Sul fronte europeo e mondiale, i dati arrivati alla Commissione Ue mostrano come l’Europa sia entrata nella più profonda recessione economica della sua storia a causa dell’emergenza Coronavirus; a ribadirlo, anche il commissario all’Economia, Paolo Gentiloni. Sta facendo discutere la decisione del Presidente degli Stati Uniti, Donald Trump, di riaprire: “Non possiamo mantenere il nostro paese chiuso per i prossimi cinque anni. Alcune persone saranno colpite? Sì. Saranno colpite duramente?

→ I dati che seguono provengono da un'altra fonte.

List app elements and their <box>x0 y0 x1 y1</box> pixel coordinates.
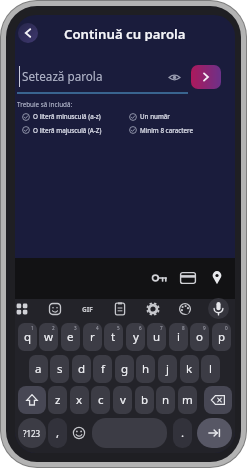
button[interactable]: y <box>126 323 145 351</box>
staticText: i <box>177 329 180 345</box>
button[interactable] <box>44 298 66 320</box>
staticText: O literă majusculă (A-Z) <box>33 126 102 135</box>
button[interactable]: k <box>180 355 199 383</box>
button[interactable]: t <box>104 323 123 351</box>
button[interactable] <box>92 418 167 448</box>
staticText: 1 <box>31 325 34 331</box>
staticText: j <box>166 361 169 377</box>
button[interactable]: z <box>48 386 67 414</box>
staticText: l <box>209 361 212 377</box>
staticText: 5 <box>117 325 120 331</box>
staticText: Trebuie să includă: <box>17 100 73 109</box>
button[interactable]: p <box>212 323 231 351</box>
button[interactable] <box>208 298 229 319</box>
button[interactable]: d <box>72 355 91 383</box>
button[interactable] <box>69 423 89 443</box>
button[interactable]: v <box>113 386 132 414</box>
staticText: z <box>55 392 61 408</box>
button[interactable] <box>150 268 170 288</box>
button[interactable]: o <box>190 323 209 351</box>
staticText: g <box>121 361 129 377</box>
staticText: d <box>78 361 86 377</box>
staticText: 6 <box>139 325 142 331</box>
button[interactable] <box>207 268 227 288</box>
button[interactable] <box>18 386 46 414</box>
staticText: r <box>90 329 95 345</box>
staticText: q <box>24 329 32 345</box>
button[interactable]: l <box>201 355 220 383</box>
button[interactable]: x <box>70 386 89 414</box>
staticText: 7 <box>160 325 163 331</box>
button[interactable]: f <box>93 355 112 383</box>
button[interactable]: GIF <box>76 298 98 320</box>
staticText: Un număr <box>140 112 170 121</box>
button[interactable]: ?123 <box>18 418 46 448</box>
button[interactable]: b <box>135 386 154 414</box>
staticText: 4 <box>96 325 99 331</box>
button[interactable]: i <box>169 323 188 351</box>
staticText: ?123 <box>23 428 41 439</box>
staticText: Continuă cu parola <box>64 25 186 41</box>
button[interactable]: h <box>136 355 155 383</box>
button[interactable]: r <box>83 323 102 351</box>
staticText: t <box>111 329 116 345</box>
button[interactable] <box>197 418 232 448</box>
button[interactable]: u <box>147 323 166 351</box>
staticText: c <box>98 392 104 408</box>
button[interactable]: g <box>115 355 134 383</box>
staticText: Minim 8 caractere <box>140 126 194 135</box>
staticText: s <box>57 361 63 377</box>
button[interactable]: s <box>50 355 69 383</box>
staticText: Setează parola <box>22 68 103 84</box>
staticText: O literă minusculă (a-z) <box>33 112 101 121</box>
button[interactable]: w <box>39 323 58 351</box>
button[interactable] <box>167 70 182 85</box>
staticText: GIF <box>82 305 93 314</box>
button[interactable]: q <box>18 323 37 351</box>
staticText: a <box>35 361 42 377</box>
button[interactable]: a <box>29 355 48 383</box>
button[interactable] <box>178 268 198 288</box>
staticText: w <box>44 329 54 345</box>
button[interactable]: j <box>158 355 177 383</box>
button[interactable] <box>204 386 232 414</box>
button[interactable]: e <box>61 323 80 351</box>
staticText: p <box>218 329 226 345</box>
button[interactable]: n <box>156 386 175 414</box>
button[interactable] <box>109 298 131 320</box>
staticText: 2 <box>52 325 55 331</box>
staticText: o <box>196 329 203 345</box>
staticText: h <box>142 361 150 377</box>
button[interactable] <box>142 298 164 320</box>
staticText: 8 <box>182 325 185 331</box>
staticText: b <box>141 392 149 408</box>
staticText: u <box>153 329 161 345</box>
button[interactable] <box>15 298 33 320</box>
staticText: 0 <box>225 325 228 331</box>
button[interactable] <box>191 65 221 89</box>
staticText: m <box>182 392 193 408</box>
button[interactable]: c <box>91 386 110 414</box>
staticText: k <box>186 361 193 377</box>
staticText: , <box>56 425 60 441</box>
button[interactable]: . <box>173 418 192 448</box>
staticText: n <box>162 392 170 408</box>
button[interactable] <box>174 298 196 320</box>
button[interactable]: m <box>178 386 197 414</box>
button[interactable]: , <box>48 418 67 448</box>
staticText: y <box>133 329 139 345</box>
staticText: . <box>181 425 185 441</box>
button[interactable] <box>18 23 38 43</box>
staticText: v <box>120 392 126 408</box>
staticText: e <box>67 329 74 345</box>
staticText: x <box>76 392 83 408</box>
staticText: f <box>101 361 105 377</box>
staticText: 3 <box>74 325 77 331</box>
staticText: 9 <box>203 325 206 331</box>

Sì, ma dobbiamo riaprire”. Nelle ultime 24 ore si sono registrati 2.457 decessi.

Il Dipartimento della Protezione Civile e il suo capo, Angelo Borrelli, ci forniscono il bollettino quotidiano dell’epidemia in Italia, reperibile sul sito della Protezione Civile e dagli organi competenti.

I DATI DI OGGI IN ITALIA – Attualmente nel nostro paese i casi totali dall’inizio dell’epidemia sono 214.457 con un incremento di 1.444 contagi. Il numero delle persone attualmente positive è pari a 91.528 con un decremento di 6.939 unità. 1.333 pazienti sono ricoverati in terapia intensiva, 15.769 in ospedale e 74.426 in isolamento domiciliare con sintomi lievi o asintomatici. Oggi si registrano 369 decessi per un totale di 29.684 e 8.014 dimessi e guariti che porta il totale a 93.245.